George Biddell Airy
I think it likely that he lives in a sort of dream as to its utility. 1823
One of Babbage's most vigorous detractors was George Biddell Airy (1801-1892), Astronomer Royal from 1835 to 1881, and influential advisor to Government. The post of Astronomer Royal was the highest office in the civil science in England and carried with it responsibility for the Royal Observatory at Greenwich. Though not part of his official duties, Airy, through diligence and distinguished service, became de facto science adviser to the British Government and his views had a defining influence on the fate of Babbage's engines. In 1842 he advised the Treasury that the engines were 'useless' and that Babbage's project should be abandoned. The Government axed the project shortly after. Airy was not alone in his opposition. Astronomers in Sweden and France also rejected the utility of the machines.

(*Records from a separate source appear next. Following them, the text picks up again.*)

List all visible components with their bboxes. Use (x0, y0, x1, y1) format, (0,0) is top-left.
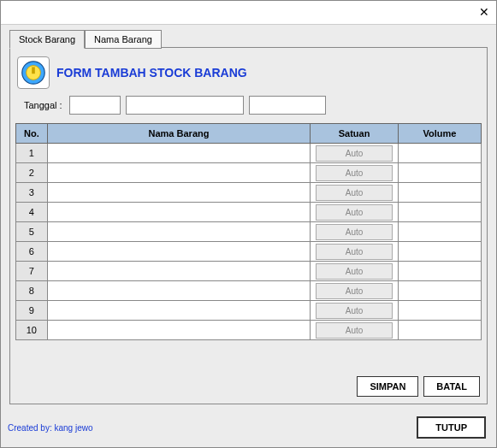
nama-barang-input[interactable] (48, 144, 311, 162)
stock-table-wrap: No. Nama Barang Satuan Volume 1Auto2Auto… (15, 123, 482, 340)
satuan-auto-button: Auto (316, 283, 393, 299)
satuan-auto-button: Auto (316, 165, 393, 181)
logo-icon (17, 56, 50, 89)
form-title: FORM TAMBAH STOCK BARANG (56, 66, 247, 80)
satuan-auto-button: Auto (316, 185, 393, 201)
nama-barang-input[interactable] (48, 203, 311, 221)
app-window: ✕ Stock Barang Nama Barang FORM TAMBAH S… (0, 0, 497, 448)
table-row: 10Auto (16, 321, 482, 340)
nama-barang-input[interactable] (48, 262, 311, 280)
table-row: 2Auto (16, 163, 482, 183)
volume-input[interactable] (399, 144, 481, 162)
satuan-auto-button: Auto (316, 303, 393, 319)
table-row: 8Auto (16, 281, 482, 301)
table-row: 6Auto (16, 242, 482, 262)
volume-input[interactable] (399, 301, 481, 320)
volume-input[interactable] (399, 222, 481, 241)
row-number: 10 (16, 321, 48, 340)
volume-input[interactable] (399, 242, 481, 261)
satuan-auto-button: Auto (316, 145, 393, 162)
row-number: 4 (16, 203, 48, 222)
batal-button[interactable]: BATAL (423, 376, 480, 397)
volume-input[interactable] (399, 183, 481, 202)
nama-barang-input[interactable] (48, 222, 311, 241)
col-header-satuan: Satuan (311, 124, 399, 144)
nama-barang-input[interactable] (48, 183, 311, 202)
tutup-button[interactable]: TUTUP (417, 416, 486, 439)
close-icon[interactable]: ✕ (479, 5, 489, 19)
volume-input[interactable] (399, 163, 481, 182)
row-number: 8 (16, 281, 48, 301)
nama-barang-input[interactable] (48, 301, 311, 320)
col-header-nama: Nama Barang (47, 124, 311, 144)
tab-nama-barang[interactable]: Nama Barang (85, 30, 162, 49)
table-row: 3Auto (16, 183, 482, 203)
date-input-3[interactable] (249, 96, 326, 115)
tab-panel: FORM TAMBAH STOCK BARANG Tanggal : No. N… (9, 47, 488, 404)
date-label: Tanggal : (24, 100, 62, 110)
nama-barang-input[interactable] (48, 242, 311, 261)
table-row: 1Auto (16, 144, 482, 163)
form-header: FORM TAMBAH STOCK BARANG (10, 48, 487, 94)
row-number: 6 (16, 242, 48, 262)
satuan-auto-button: Auto (316, 224, 393, 240)
volume-input[interactable] (399, 262, 481, 280)
satuan-auto-button: Auto (316, 263, 393, 280)
satuan-auto-button: Auto (316, 244, 393, 260)
satuan-auto-button: Auto (316, 322, 393, 339)
simpan-button[interactable]: SIMPAN (357, 376, 418, 397)
table-row: 5Auto (16, 222, 482, 242)
date-row: Tanggal : (10, 94, 487, 123)
col-header-volume: Volume (398, 124, 481, 144)
stock-table: No. Nama Barang Satuan Volume 1Auto2Auto… (15, 123, 482, 340)
nama-barang-input[interactable] (48, 321, 311, 339)
volume-input[interactable] (399, 281, 481, 300)
row-number: 9 (16, 301, 48, 321)
form-button-row: SIMPAN BATAL (357, 376, 480, 397)
date-input-2[interactable] (126, 96, 244, 115)
titlebar: ✕ (1, 1, 496, 25)
row-number: 7 (16, 262, 48, 281)
row-number: 3 (16, 183, 48, 203)
volume-input[interactable] (399, 321, 481, 339)
row-number: 2 (16, 163, 48, 183)
footer: Created by: kang jewo TUTUP (8, 416, 489, 439)
date-input-1[interactable] (69, 96, 121, 115)
row-number: 1 (16, 144, 48, 163)
table-row: 4Auto (16, 203, 482, 222)
tab-stock-barang[interactable]: Stock Barang (9, 30, 85, 49)
credit-text: Created by: kang jewo (8, 423, 93, 433)
table-row: 9Auto (16, 301, 482, 321)
table-row: 7Auto (16, 262, 482, 281)
svg-rect-2 (32, 67, 35, 74)
satuan-auto-button: Auto (316, 204, 393, 221)
row-number: 5 (16, 222, 48, 242)
nama-barang-input[interactable] (48, 281, 311, 300)
volume-input[interactable] (399, 203, 481, 221)
nama-barang-input[interactable] (48, 163, 311, 182)
col-header-no: No. (16, 124, 48, 144)
tab-strip: Stock Barang Nama Barang (9, 30, 162, 49)
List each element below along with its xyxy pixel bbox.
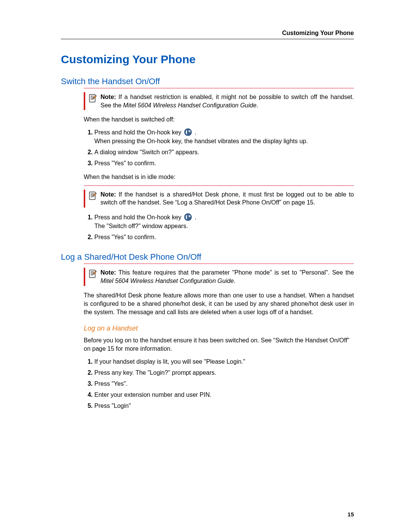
note-lead: Note: (100, 191, 116, 198)
step-text: Press "Login" (94, 403, 131, 409)
step-text: Press "Yes" to confirm. (94, 234, 156, 240)
list-item: Press any key. The "Login?" prompt appea… (94, 368, 354, 377)
step-list: Press and hold the On-hook key . When pr… (84, 128, 354, 168)
note-text: Note: If the handset is a shared/Hot Des… (100, 190, 354, 207)
paragraph: When the handset is in idle mode: (84, 173, 354, 181)
page-number: 15 (347, 511, 354, 518)
note-box: Note: If a handset restriction is enable… (84, 92, 354, 110)
step-text: Press "Yes". (94, 380, 127, 387)
note-icon (88, 94, 97, 103)
note-body: If the handset is a shared/Hot Desk phon… (100, 191, 354, 206)
list-item: Press "Yes" to confirm. (94, 159, 354, 168)
running-header: Customizing Your Phone (61, 30, 354, 39)
page: Customizing Your Phone Customizing Your … (0, 0, 411, 532)
step-subtext: The "Switch off?" window appears. (94, 223, 188, 229)
section-switch-handset: Switch the Handset On/Off (61, 77, 354, 86)
subheading-log-on: Log on a Handset (84, 324, 354, 332)
step-text: If your handset display is lit, you will… (94, 358, 245, 365)
step-text: Press and hold the On-hook key (94, 214, 183, 220)
on-hook-icon (184, 213, 192, 221)
step-list: Press and hold the On-hook key . The "Sw… (84, 213, 354, 242)
list-item: Press "Login" (94, 401, 354, 410)
step-text: Press "Yes" to confirm. (94, 160, 156, 166)
step-text: A dialog window "Switch on?" appears. (94, 149, 199, 155)
note-reference: Mitel 5604 Wireless Handset Configuratio… (100, 278, 234, 284)
step-subtext: When pressing the On-hook key, the hands… (94, 138, 308, 144)
paragraph: When the handset is switched off: (84, 115, 354, 124)
on-hook-icon (184, 128, 192, 136)
step-text: . (194, 129, 196, 136)
note-icon (88, 269, 97, 278)
step-text: Enter your extension number and user PIN… (94, 391, 212, 398)
list-item: Enter your extension number and user PIN… (94, 390, 354, 399)
step-text: Press any key. The "Login?" prompt appea… (94, 369, 216, 376)
list-item: Press "Yes" to confirm. (94, 233, 354, 241)
note-text: Note: This feature requires that the par… (100, 268, 354, 285)
rule (84, 264, 354, 264)
step-list: If your handset display is lit, you will… (84, 357, 354, 411)
note-text: Note: If a handset restriction is enable… (100, 93, 354, 109)
list-item: Press "Yes". (94, 379, 354, 388)
rule (84, 88, 354, 88)
paragraph: Before you log on to the handset ensure … (84, 336, 354, 353)
list-item: A dialog window "Switch on?" appears. (94, 148, 354, 157)
note-body: This feature requires that the parameter… (116, 269, 354, 276)
page-title: Customizing Your Phone (61, 53, 354, 66)
list-item: Press and hold the On-hook key . The "Sw… (94, 213, 354, 230)
step-text: . (194, 214, 196, 220)
note-icon (88, 191, 97, 200)
list-item: If your handset display is lit, you will… (94, 357, 354, 366)
step-text: Press and hold the On-hook key (94, 129, 183, 136)
note-tail: . (256, 102, 258, 109)
note-reference: Mitel 5604 Wireless Handset Configuratio… (123, 102, 256, 109)
section-log-shared: Log a Shared/Hot Desk Phone On/Off (61, 252, 354, 262)
note-lead: Note: (100, 269, 116, 276)
list-item: Press and hold the On-hook key . When pr… (94, 128, 354, 145)
note-box: Note: This feature requires that the par… (84, 268, 354, 286)
note-tail: . (234, 278, 235, 284)
rule (84, 185, 354, 186)
paragraph: The shared/Hot Desk phone feature allows… (84, 291, 354, 317)
note-lead: Note: (100, 94, 116, 100)
note-box: Note: If the handset is a shared/Hot Des… (84, 190, 354, 208)
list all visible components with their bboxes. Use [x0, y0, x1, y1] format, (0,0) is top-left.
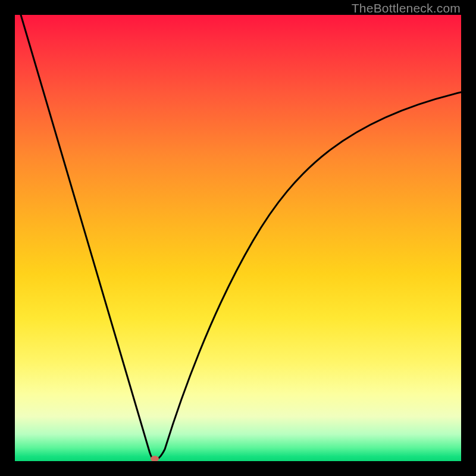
chart-frame: TheBottleneck.com [0, 0, 476, 476]
watermark-text: TheBottleneck.com [352, 1, 461, 15]
plot-area [15, 15, 461, 461]
min-point-marker [151, 456, 159, 461]
bottleneck-curve [15, 15, 461, 461]
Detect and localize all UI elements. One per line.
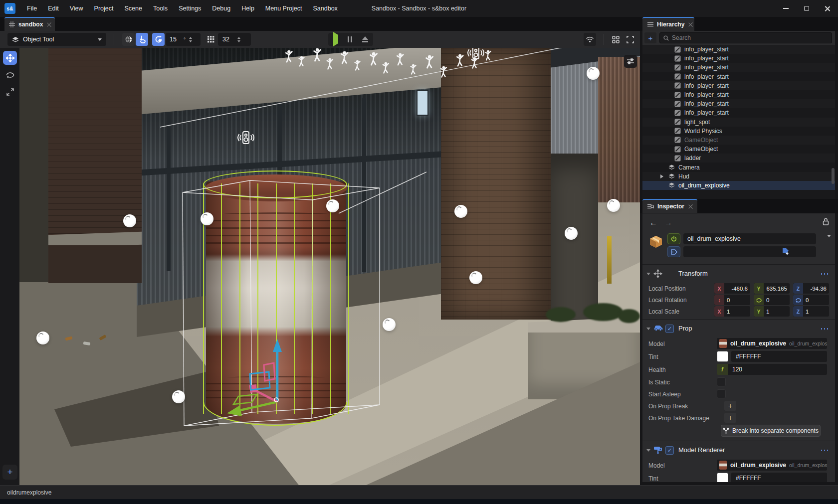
move-tool-button[interactable] bbox=[3, 51, 17, 65]
rotation-snap-spinner[interactable] bbox=[189, 37, 192, 42]
menu-file[interactable]: File bbox=[21, 0, 42, 17]
menu-debug[interactable]: Debug bbox=[207, 0, 236, 17]
close-button[interactable] bbox=[817, 0, 838, 17]
player-spawn-icon[interactable] bbox=[409, 64, 418, 75]
menu-tools[interactable]: Tools bbox=[148, 0, 173, 17]
tab-inspector[interactable]: Inspector bbox=[642, 199, 697, 213]
play-button[interactable] bbox=[333, 35, 338, 44]
add-object-button[interactable]: + bbox=[644, 32, 656, 43]
minimize-button[interactable] bbox=[775, 0, 796, 17]
add-on-prop-take-damage-button[interactable]: + bbox=[724, 413, 736, 423]
hierarchy-item-info_player_start[interactable]: info_player_start bbox=[642, 108, 835, 117]
hierarchy-item-info_player_start[interactable]: info_player_start bbox=[642, 99, 835, 108]
spawn-point-sphere[interactable] bbox=[172, 390, 185, 403]
maximize-button[interactable] bbox=[796, 0, 817, 17]
tool-mode-dropdown[interactable]: Object Tool bbox=[7, 33, 106, 46]
search-input[interactable] bbox=[672, 34, 828, 41]
hierarchy-item-info_player_start[interactable]: info_player_start bbox=[642, 81, 835, 90]
object-name-input[interactable] bbox=[683, 233, 816, 244]
model-renderer-enabled-checkbox[interactable]: ✓ bbox=[665, 446, 674, 455]
scale-tool-button[interactable] bbox=[3, 85, 17, 99]
hierarchy-item-world-physics[interactable]: World Physics bbox=[642, 127, 835, 136]
menu-scene[interactable]: Scene bbox=[119, 0, 147, 17]
spawn-point-sphere[interactable] bbox=[454, 205, 467, 218]
spawn-point-sphere[interactable] bbox=[565, 227, 578, 240]
viewport-settings-button[interactable] bbox=[624, 55, 637, 68]
hierarchy-item-gameobject[interactable]: GameObject bbox=[642, 136, 835, 145]
spawn-point-sphere[interactable] bbox=[607, 199, 620, 212]
transform-section-header[interactable]: Transform bbox=[642, 267, 835, 280]
hierarchy-item-gameobject[interactable]: GameObject bbox=[642, 145, 835, 154]
menu-view[interactable]: View bbox=[64, 0, 89, 17]
rotate-tool-button[interactable] bbox=[3, 68, 17, 82]
transform-field-z[interactable]: Z-94.36 bbox=[793, 283, 829, 294]
start-asleep-checkbox[interactable] bbox=[717, 389, 726, 398]
expand-caret[interactable] bbox=[660, 174, 663, 178]
tab-close-icon[interactable] bbox=[688, 204, 692, 209]
hierarchy-item-info_player_start[interactable]: info_player_start bbox=[642, 45, 835, 54]
chevron-down-icon[interactable] bbox=[827, 237, 831, 246]
player-spawn-icon[interactable] bbox=[368, 52, 379, 66]
model-renderer-section-header[interactable]: ✓ Model Renderer bbox=[642, 444, 835, 457]
add-on-prop-break-button[interactable]: + bbox=[724, 401, 736, 411]
tab-close-icon[interactable] bbox=[688, 22, 689, 27]
transform-field-z[interactable]: 0 bbox=[793, 295, 829, 305]
hierarchy-item-ladder[interactable]: ladder bbox=[642, 154, 835, 163]
transform-field-x[interactable]: X-460.6 bbox=[714, 283, 750, 294]
tab-sandbox[interactable]: sandbox bbox=[4, 17, 55, 31]
player-spawn-icon[interactable] bbox=[469, 57, 479, 69]
section-menu-icon[interactable] bbox=[820, 328, 828, 330]
tint-input[interactable] bbox=[731, 473, 827, 482]
model-picker[interactable]: oil_drum_explosive oil_drum_explosive. bbox=[717, 460, 827, 471]
color-swatch[interactable] bbox=[717, 351, 728, 362]
player-spawn-icon[interactable] bbox=[311, 48, 322, 62]
grid-snap-spinner[interactable] bbox=[237, 37, 240, 42]
prop-section-header[interactable]: ✓ Prop bbox=[642, 322, 835, 335]
spawn-point-sphere[interactable] bbox=[383, 318, 396, 331]
speaker-gizmo-icon[interactable] bbox=[237, 131, 254, 146]
hierarchy-item-camera[interactable]: Camera bbox=[642, 163, 835, 171]
health-input[interactable] bbox=[728, 364, 827, 375]
layout-button[interactable] bbox=[610, 33, 622, 46]
player-spawn-icon[interactable] bbox=[339, 51, 350, 64]
section-menu-icon[interactable] bbox=[820, 450, 828, 451]
player-spawn-icon[interactable] bbox=[353, 60, 362, 71]
is-static-checkbox[interactable] bbox=[717, 377, 726, 386]
enabled-toggle[interactable] bbox=[667, 233, 680, 244]
player-spawn-icon[interactable] bbox=[483, 50, 492, 61]
snap-drag-button[interactable] bbox=[136, 33, 148, 46]
network-button[interactable] bbox=[584, 33, 596, 46]
tag-button[interactable] bbox=[667, 246, 680, 257]
search-box[interactable] bbox=[659, 32, 832, 43]
menu-help[interactable]: Help bbox=[236, 0, 260, 17]
viewport-3d[interactable] bbox=[19, 48, 640, 485]
spawn-point-sphere[interactable] bbox=[326, 199, 339, 212]
rotation-snap-button[interactable] bbox=[152, 33, 165, 46]
grid-snap-field[interactable]: 32 bbox=[218, 33, 251, 46]
color-swatch[interactable] bbox=[717, 473, 728, 482]
fullscreen-button[interactable] bbox=[624, 33, 636, 46]
player-spawn-icon[interactable] bbox=[325, 58, 334, 70]
transform-field-z[interactable]: Z1 bbox=[793, 306, 829, 317]
tab-close-icon[interactable] bbox=[47, 22, 50, 27]
menu-menu-project[interactable]: Menu Project bbox=[260, 0, 308, 17]
collapse-caret[interactable] bbox=[646, 449, 650, 452]
back-button[interactable]: ← bbox=[649, 218, 657, 227]
tags-input[interactable] bbox=[683, 246, 816, 257]
hierarchy-item-hud[interactable]: Hud bbox=[642, 172, 835, 181]
spawn-point-sphere[interactable] bbox=[201, 212, 213, 225]
hierarchy-item-info_player_start[interactable]: info_player_start bbox=[642, 90, 835, 99]
menu-edit[interactable]: Edit bbox=[42, 0, 64, 17]
forward-button[interactable]: → bbox=[664, 218, 672, 227]
eject-button[interactable] bbox=[362, 36, 368, 42]
menu-settings[interactable]: Settings bbox=[173, 0, 207, 17]
menu-project[interactable]: Project bbox=[89, 0, 119, 17]
lock-icon[interactable] bbox=[823, 218, 829, 225]
section-menu-icon[interactable] bbox=[820, 273, 828, 275]
player-spawn-icon[interactable] bbox=[283, 50, 294, 63]
hierarchy-item-info_player_start[interactable]: info_player_start bbox=[642, 72, 835, 81]
spawn-point-sphere[interactable] bbox=[469, 271, 482, 284]
hierarchy-item-oil_drum_explosive[interactable]: oil_drum_explosive bbox=[642, 181, 835, 190]
spawn-point-sphere[interactable] bbox=[123, 214, 136, 227]
transform-field-x[interactable]: ↕0 bbox=[714, 295, 750, 305]
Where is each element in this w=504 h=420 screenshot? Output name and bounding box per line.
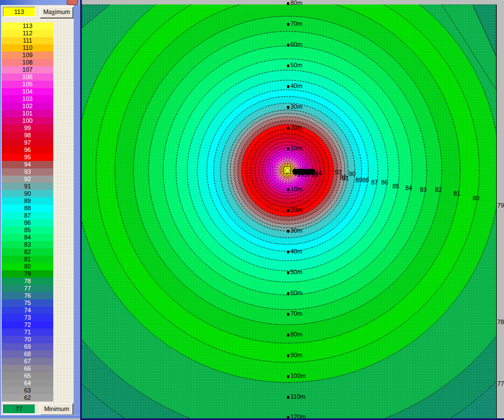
panel-bottom-border xyxy=(0,415,80,418)
minimum-value-field[interactable]: 77 xyxy=(3,404,35,414)
legend-row: 90 xyxy=(2,190,53,197)
legend-row: 113 xyxy=(2,22,53,30)
legend-row: 88 xyxy=(2,205,53,212)
legend-row: 84 xyxy=(2,234,53,241)
edge-contour-label: 78 xyxy=(497,319,504,325)
legend-row: 87 xyxy=(2,212,53,219)
legend-row: 83 xyxy=(2,241,53,248)
legend-row: 106 xyxy=(2,73,53,81)
legend-row: 78 xyxy=(2,278,53,285)
legend-row: 65 xyxy=(2,372,53,380)
close-icon[interactable] xyxy=(67,0,78,5)
noise-source-marker[interactable] xyxy=(284,167,291,174)
legend-row: 81 xyxy=(2,256,53,263)
legend-row: 92 xyxy=(2,176,53,183)
panel-title-bar[interactable] xyxy=(0,0,80,5)
legend-row: 110 xyxy=(2,44,53,52)
legend-row: 79 xyxy=(2,270,53,278)
contour-map-window: 1009998979695949392919089888786858483828… xyxy=(80,0,504,420)
legend-row: 98 xyxy=(2,132,53,139)
legend-row: 109 xyxy=(2,52,53,59)
legend-row: 62 xyxy=(2,394,53,401)
legend-row: 97 xyxy=(2,139,53,146)
source-ring-icon xyxy=(285,168,290,173)
legend-row: 86 xyxy=(2,219,53,227)
legend-row: 112 xyxy=(2,30,53,37)
maximum-value-field[interactable]: 113 xyxy=(3,7,35,17)
legend-row: 71 xyxy=(2,329,53,336)
legend-row: 64 xyxy=(2,380,53,387)
legend-row: 74 xyxy=(2,307,53,314)
legend-row: 93 xyxy=(2,168,53,176)
legend-row: 108 xyxy=(2,59,53,66)
legend-row: 100 xyxy=(2,117,53,124)
legend-row: 82 xyxy=(2,248,53,256)
panel-left-border xyxy=(0,5,1,415)
legend-row: 69 xyxy=(2,343,53,350)
maximum-button[interactable]: Maximum xyxy=(40,7,73,19)
legend-row: 89 xyxy=(2,197,53,205)
minimum-button[interactable]: Minimum xyxy=(40,403,73,416)
legend-row: 73 xyxy=(2,314,53,321)
legend-row: 111 xyxy=(2,37,53,44)
edge-contour-label: 77 xyxy=(497,381,504,387)
legend-row: 85 xyxy=(2,227,53,234)
legend-row: 95 xyxy=(2,154,53,161)
legend-row: 99 xyxy=(2,124,53,132)
legend-row: 101 xyxy=(2,110,53,117)
legend-row: 91 xyxy=(2,183,53,190)
legend-row: 77 xyxy=(2,285,53,292)
legend-row: 67 xyxy=(2,358,53,365)
legend-row: 72 xyxy=(2,321,53,329)
app-root: { "panel": { "max_field": "113", "min_fi… xyxy=(0,0,504,420)
legend-row: 68 xyxy=(2,350,53,358)
maximum-button-label: Maximum xyxy=(43,8,70,15)
legend-row: 66 xyxy=(2,365,53,372)
legend-row: 75 xyxy=(2,299,53,307)
minimum-button-label: Minimum xyxy=(44,405,70,412)
legend-row: 104 xyxy=(2,88,53,95)
panel-right-border xyxy=(73,5,80,418)
legend: 1131121111101091081071061051041031021011… xyxy=(2,22,53,401)
legend-row: 94 xyxy=(2,161,53,168)
scale-panel-window: 113 Maximum 1131121111101091081071061051… xyxy=(0,0,80,418)
legend-row: 96 xyxy=(2,146,53,154)
legend-row: 107 xyxy=(2,66,53,73)
legend-row: 103 xyxy=(2,95,53,103)
edge-contour-label: 79 xyxy=(497,202,504,209)
contour-svg xyxy=(82,4,496,418)
legend-row: 76 xyxy=(2,292,53,299)
legend-row: 105 xyxy=(2,81,53,88)
legend-row: 102 xyxy=(2,103,53,110)
legend-row: 70 xyxy=(2,336,53,343)
legend-row: 63 xyxy=(2,387,53,394)
contour-map-canvas[interactable] xyxy=(82,4,497,418)
legend-row: 80 xyxy=(2,263,53,270)
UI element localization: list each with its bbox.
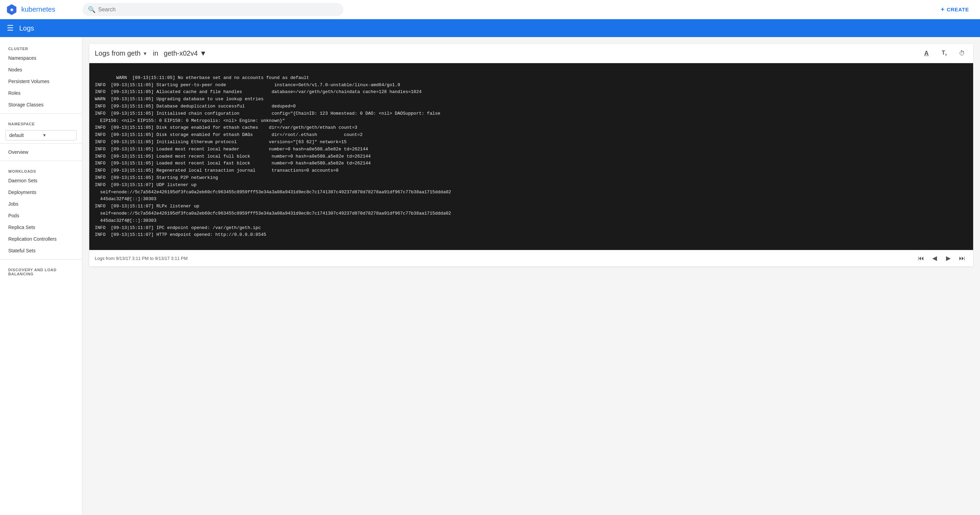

Airy's opposition to the utility of the engines was reasoned and credible but confined to their potential use to practical tabulation, and mainly to practices at the Greenwich Observatory. He seemed immune to the broader mathematical potential of the engines despite his mathematical brilliance at university. Airy is often portrayed as a dull and unimaginative bureaucrat, influential but uninspired. Others see him as the voice of reason. In a published attack in 1851 Babbage accused Airy of rejecting the engines as part of a personal vendetta against him. Airy brushed off the intemperate lunge. In Babbage and Airy we have a visionary and a pragmatist. In the case of the engines, the pragmatist prevailed.